SURPRISE CHEF: Education & Recreation LP[RATING: 5] Surprise Chef’s Education & Recreation LP was a while coming wasn’t it? Almost as long as this MB post on it, in fact, with time for new fewer than six single releases in a lead-up lasting six months. It was worth the wait though. And that’s despite the fact that the ‘cinematic soul’ genre has arguably never been more popular. Time was when the idea of producing something that sounded like 70s library music or a soundtrack to a 70s movie that never existed was a novelty. Nowadays, you can’t bat ’em away with the shitty end of a stick. Not that you’d want since most of them are pretty good. Which begs the question, what has this Melbourne outfit brought to the game?
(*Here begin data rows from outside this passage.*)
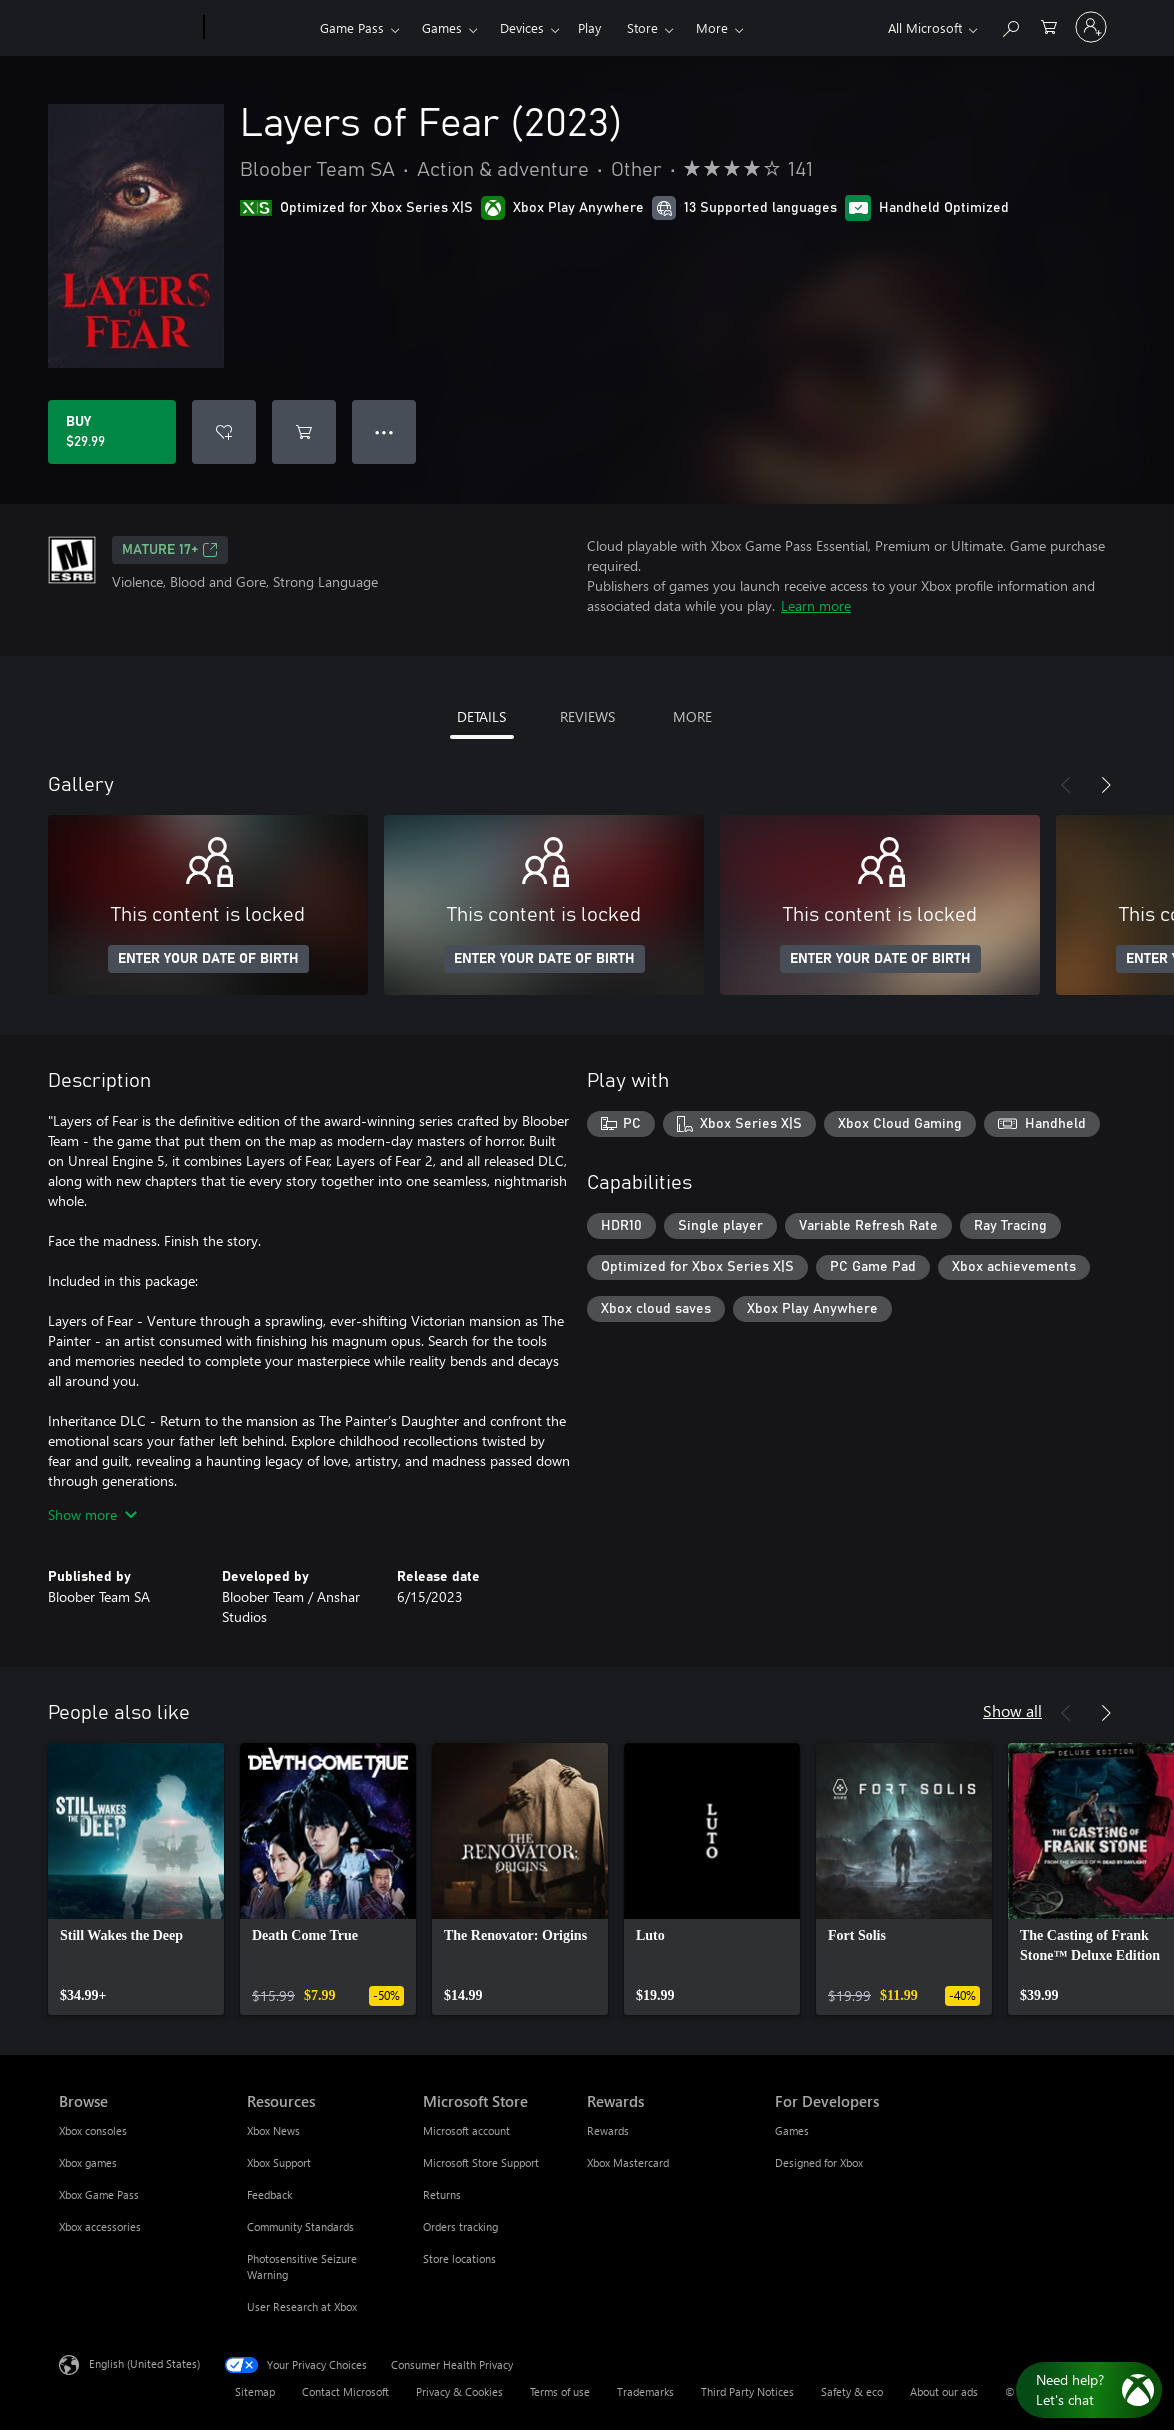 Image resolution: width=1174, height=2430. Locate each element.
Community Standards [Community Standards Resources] (300, 2226)
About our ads (944, 2391)
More (712, 27)
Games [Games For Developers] (792, 2130)
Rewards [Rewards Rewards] (608, 2130)
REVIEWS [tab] (587, 716)
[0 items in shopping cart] (1049, 25)
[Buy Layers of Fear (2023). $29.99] (112, 432)
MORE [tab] (692, 716)
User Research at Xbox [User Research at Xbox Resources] (302, 2306)
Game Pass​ (352, 27)
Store (642, 27)
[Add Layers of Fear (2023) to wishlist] (224, 432)
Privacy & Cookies (459, 2391)
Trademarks (645, 2391)
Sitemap (255, 2391)
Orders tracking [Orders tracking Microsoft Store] (460, 2226)
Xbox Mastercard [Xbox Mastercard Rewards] (628, 2162)
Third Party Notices (747, 2391)
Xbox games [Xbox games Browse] (88, 2162)
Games (442, 27)
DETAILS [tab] (481, 716)
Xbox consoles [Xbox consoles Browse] (93, 2130)
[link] (136, 1879)
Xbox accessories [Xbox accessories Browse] (100, 2226)
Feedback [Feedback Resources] (269, 2194)
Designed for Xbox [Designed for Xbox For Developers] (819, 2162)
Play (589, 27)
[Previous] (1066, 785)
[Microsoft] (127, 28)
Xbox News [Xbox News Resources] (273, 2130)
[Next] (1106, 785)
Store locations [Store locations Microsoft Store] (459, 2258)
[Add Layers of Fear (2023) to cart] (304, 432)
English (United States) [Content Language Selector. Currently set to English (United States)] (144, 2363)
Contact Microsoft (345, 2391)
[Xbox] (259, 28)
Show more (92, 1514)
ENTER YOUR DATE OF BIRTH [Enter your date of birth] (208, 959)
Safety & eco (852, 2391)
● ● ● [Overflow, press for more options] (384, 431)
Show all (1012, 1710)
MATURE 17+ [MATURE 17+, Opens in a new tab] (170, 550)
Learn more (816, 605)
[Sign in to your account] (1091, 27)
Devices (522, 27)
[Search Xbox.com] (1010, 25)
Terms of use (560, 2391)
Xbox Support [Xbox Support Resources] (279, 2162)
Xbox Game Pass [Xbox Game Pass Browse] (99, 2194)
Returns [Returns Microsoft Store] (442, 2194)
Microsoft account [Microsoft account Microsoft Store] (466, 2130)
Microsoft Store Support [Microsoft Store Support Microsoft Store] (481, 2162) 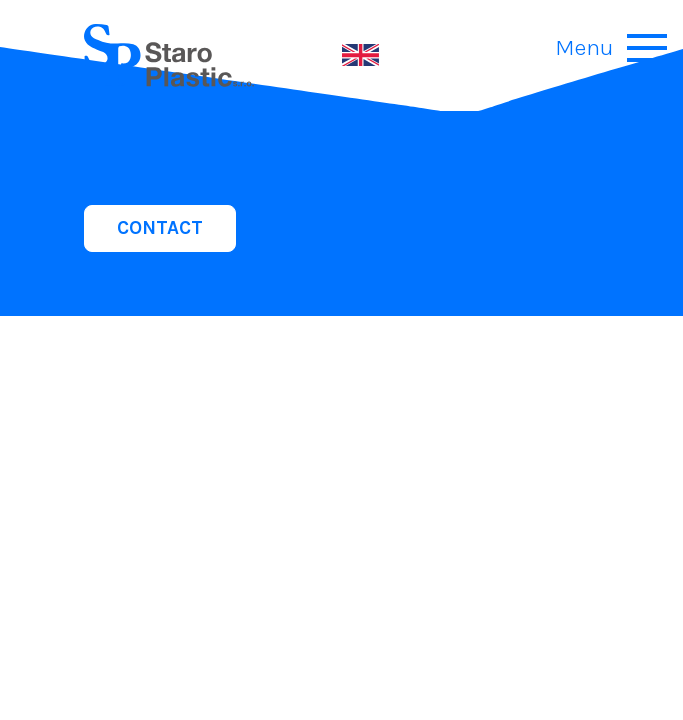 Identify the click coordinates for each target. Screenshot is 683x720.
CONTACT (160, 227) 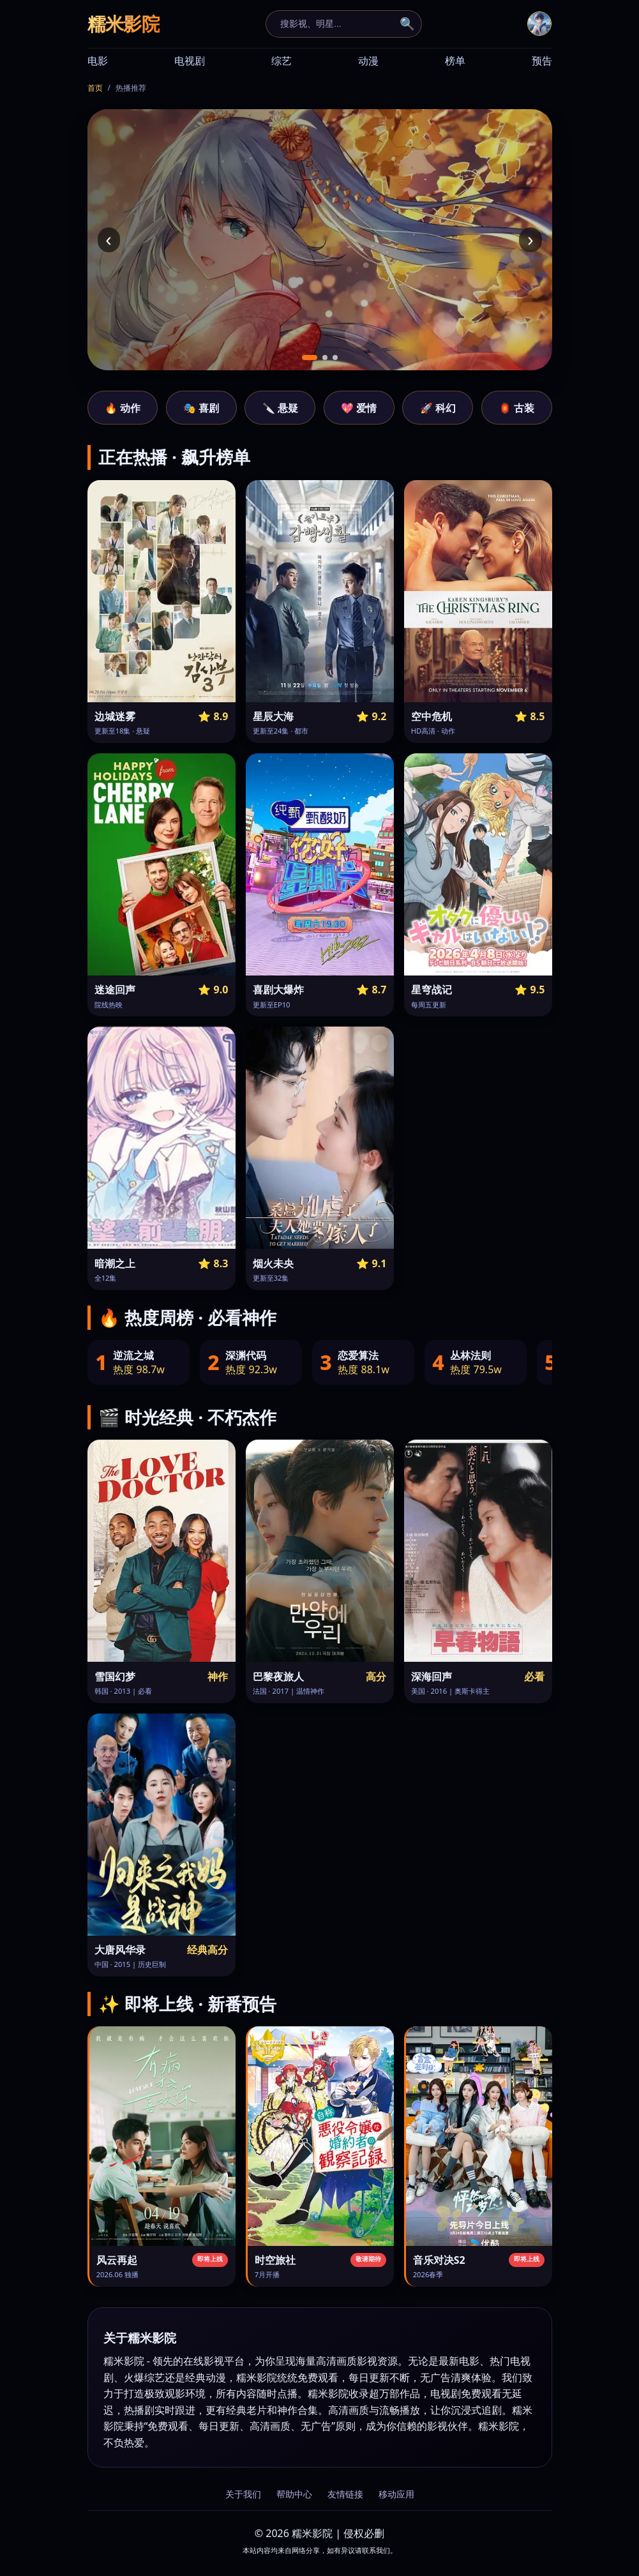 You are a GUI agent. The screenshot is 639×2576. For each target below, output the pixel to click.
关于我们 (243, 2494)
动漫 (368, 61)
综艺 (281, 61)
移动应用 (396, 2494)
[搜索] (336, 24)
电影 (97, 61)
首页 (95, 88)
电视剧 (189, 61)
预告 (542, 61)
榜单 (455, 61)
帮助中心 (294, 2494)
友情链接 (345, 2494)
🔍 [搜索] (407, 24) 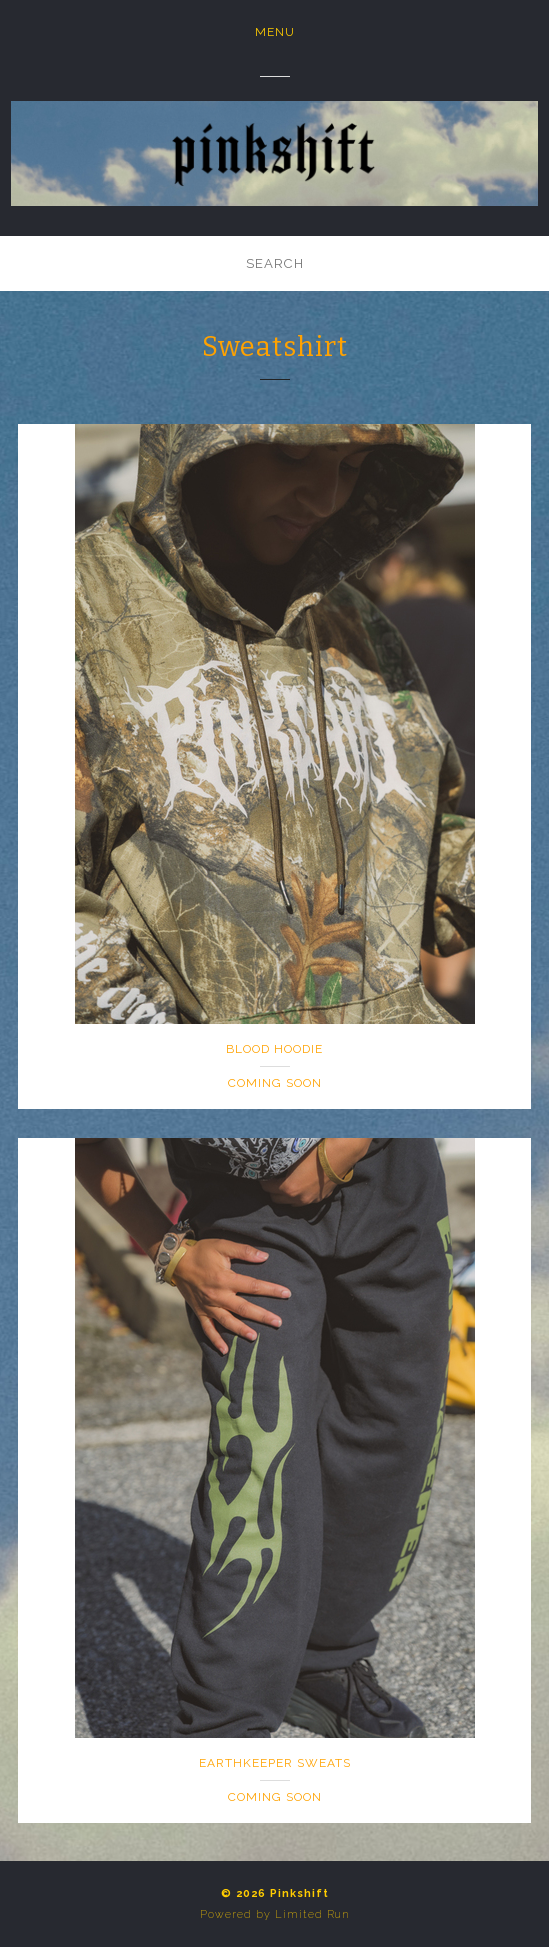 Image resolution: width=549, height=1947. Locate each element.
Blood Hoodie (274, 1049)
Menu (275, 32)
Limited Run (312, 1914)
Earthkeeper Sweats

One thing they haven’t done is made an LP that aims to sound completely like a collection of authentic 70s library music. For one thing, the instrumentation – especially the synths adds a modern twist – see distinctive former single Velodrome. For another, the beats are often too crisply those of instrumental hip-hop while the track lengths and structures are those of those of instrumental hip-hop and soul as opposed to cuts usually much shorter (or longer) created with specific movie segments in mind. Almost as if they imagined being sampled – something which, if it isn’t in the pipeline already – is surely only a matter of time. Which brings me to the second thing they haven’t done which is imagined a movie and made a soundtrack to it. At least, they’re not making any such claims. What they have done however, is made an album that you might imagine a movie too while listening. They certainly didn’t use up all the heat in the singles either. Favourite cuts include Conversation Piece which comes on like something DJ Krush might have made 25 years ago if he’d been a multi-instrumentalist, the minimal rolling funk of opener Bakery Pledge Of Allegiance and gorgeous dreamy closer Goldie’s Lullaby. All that and it had already won the monkey’s ‘cover of the year’ award for its muted ‘Fire On The Bayou’ style. And if that font really is a font rather than a one-off created for the cover – the monkey needs to know!